= Beginning of Section =

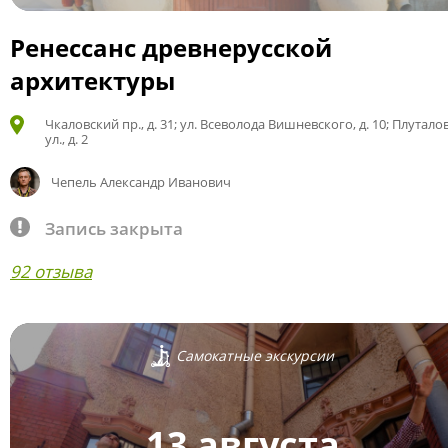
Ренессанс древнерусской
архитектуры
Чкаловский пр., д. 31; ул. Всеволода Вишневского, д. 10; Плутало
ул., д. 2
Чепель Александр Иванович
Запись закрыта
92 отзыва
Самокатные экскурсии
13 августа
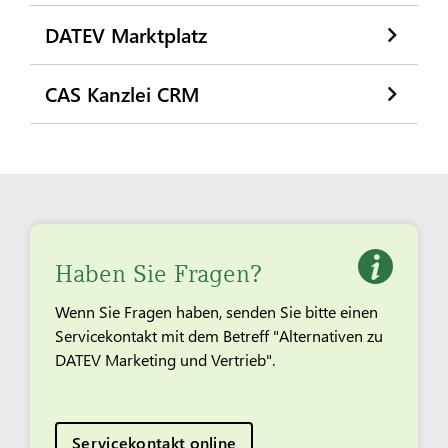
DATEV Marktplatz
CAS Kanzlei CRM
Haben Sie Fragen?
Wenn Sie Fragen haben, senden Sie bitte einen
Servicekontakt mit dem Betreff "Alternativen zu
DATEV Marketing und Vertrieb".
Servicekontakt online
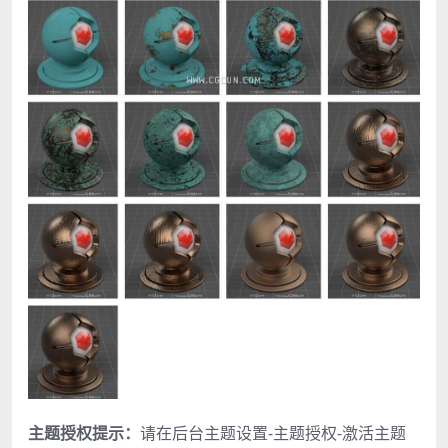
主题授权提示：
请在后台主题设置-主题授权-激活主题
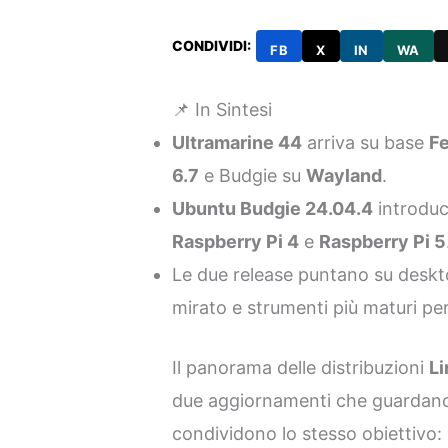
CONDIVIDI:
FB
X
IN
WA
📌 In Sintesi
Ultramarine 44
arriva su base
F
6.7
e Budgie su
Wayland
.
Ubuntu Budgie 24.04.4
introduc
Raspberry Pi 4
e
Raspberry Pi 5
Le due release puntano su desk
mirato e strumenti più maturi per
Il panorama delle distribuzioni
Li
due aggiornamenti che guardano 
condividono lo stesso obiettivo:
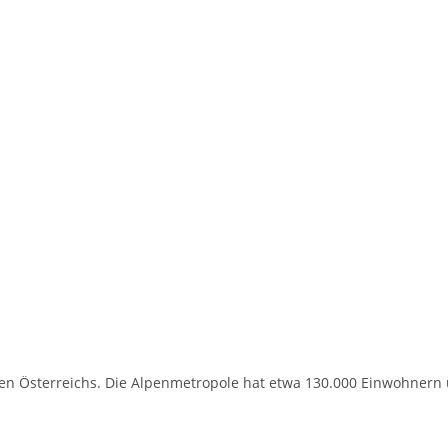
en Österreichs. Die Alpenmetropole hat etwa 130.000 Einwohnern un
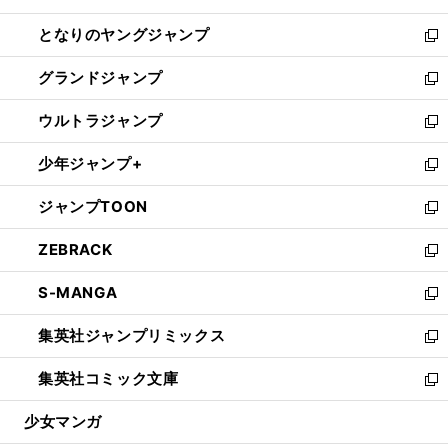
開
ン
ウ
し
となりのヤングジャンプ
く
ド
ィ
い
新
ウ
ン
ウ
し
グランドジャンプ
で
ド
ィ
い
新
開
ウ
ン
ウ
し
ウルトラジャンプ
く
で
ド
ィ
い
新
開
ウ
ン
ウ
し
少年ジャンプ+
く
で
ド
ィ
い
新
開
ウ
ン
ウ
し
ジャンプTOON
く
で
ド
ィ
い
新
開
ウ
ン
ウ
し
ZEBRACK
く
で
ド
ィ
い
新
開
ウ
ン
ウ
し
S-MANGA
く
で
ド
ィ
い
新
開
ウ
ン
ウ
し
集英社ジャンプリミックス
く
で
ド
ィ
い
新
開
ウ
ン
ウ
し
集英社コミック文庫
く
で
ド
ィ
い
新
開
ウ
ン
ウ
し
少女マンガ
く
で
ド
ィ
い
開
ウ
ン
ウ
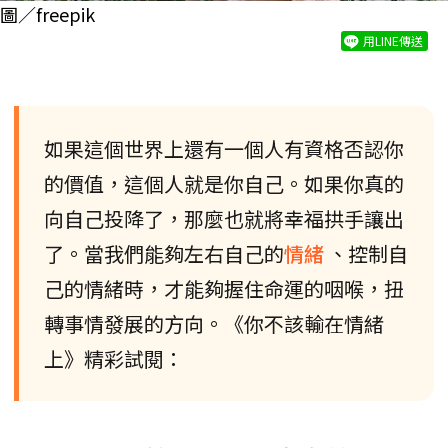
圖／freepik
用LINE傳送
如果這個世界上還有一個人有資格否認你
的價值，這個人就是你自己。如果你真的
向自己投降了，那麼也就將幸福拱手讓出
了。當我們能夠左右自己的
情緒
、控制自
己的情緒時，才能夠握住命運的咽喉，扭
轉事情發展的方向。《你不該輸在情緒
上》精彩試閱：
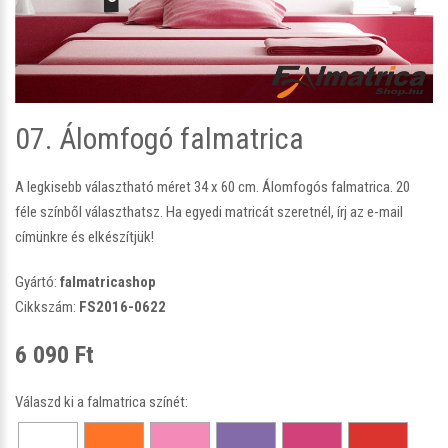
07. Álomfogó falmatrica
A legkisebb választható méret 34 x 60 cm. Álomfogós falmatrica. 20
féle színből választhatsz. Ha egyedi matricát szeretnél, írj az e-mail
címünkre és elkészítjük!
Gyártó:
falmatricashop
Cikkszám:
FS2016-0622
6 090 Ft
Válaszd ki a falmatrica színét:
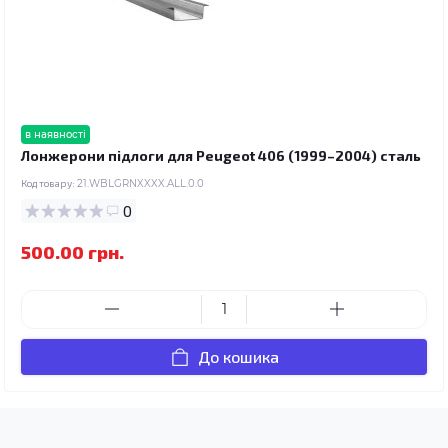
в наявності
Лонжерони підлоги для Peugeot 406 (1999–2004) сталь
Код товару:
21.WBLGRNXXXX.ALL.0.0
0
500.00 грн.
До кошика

= End of Section =
= Beginning of Section =

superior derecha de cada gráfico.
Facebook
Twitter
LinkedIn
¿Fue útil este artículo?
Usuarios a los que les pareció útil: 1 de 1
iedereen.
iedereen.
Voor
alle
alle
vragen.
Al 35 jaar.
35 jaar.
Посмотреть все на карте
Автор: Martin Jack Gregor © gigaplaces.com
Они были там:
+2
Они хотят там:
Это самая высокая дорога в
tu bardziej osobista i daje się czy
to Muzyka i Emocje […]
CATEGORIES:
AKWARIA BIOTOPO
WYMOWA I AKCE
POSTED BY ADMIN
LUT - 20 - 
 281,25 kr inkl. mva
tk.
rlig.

= End of Section =

| EXERCISE GOAL |
Reproduce the data above exactly, but only from the line containing "Ренессанс древнерусской" through the line containing "Haben Sie Fragen?"; skip the pictures.

| RESPONSE |
Ренессанс древнерусской
архитектуры
Чкаловский пр., д. 31; ул. Всеволода Вишневского, д. 10; Плутало
ул., д. 2
Чепель Александр Иванович
Запись закрыта
92 отзыва
Самокатные экскурсии
13 августа
DATEV Marktplatz
CAS Kanzlei CRM
Haben Sie Fragen?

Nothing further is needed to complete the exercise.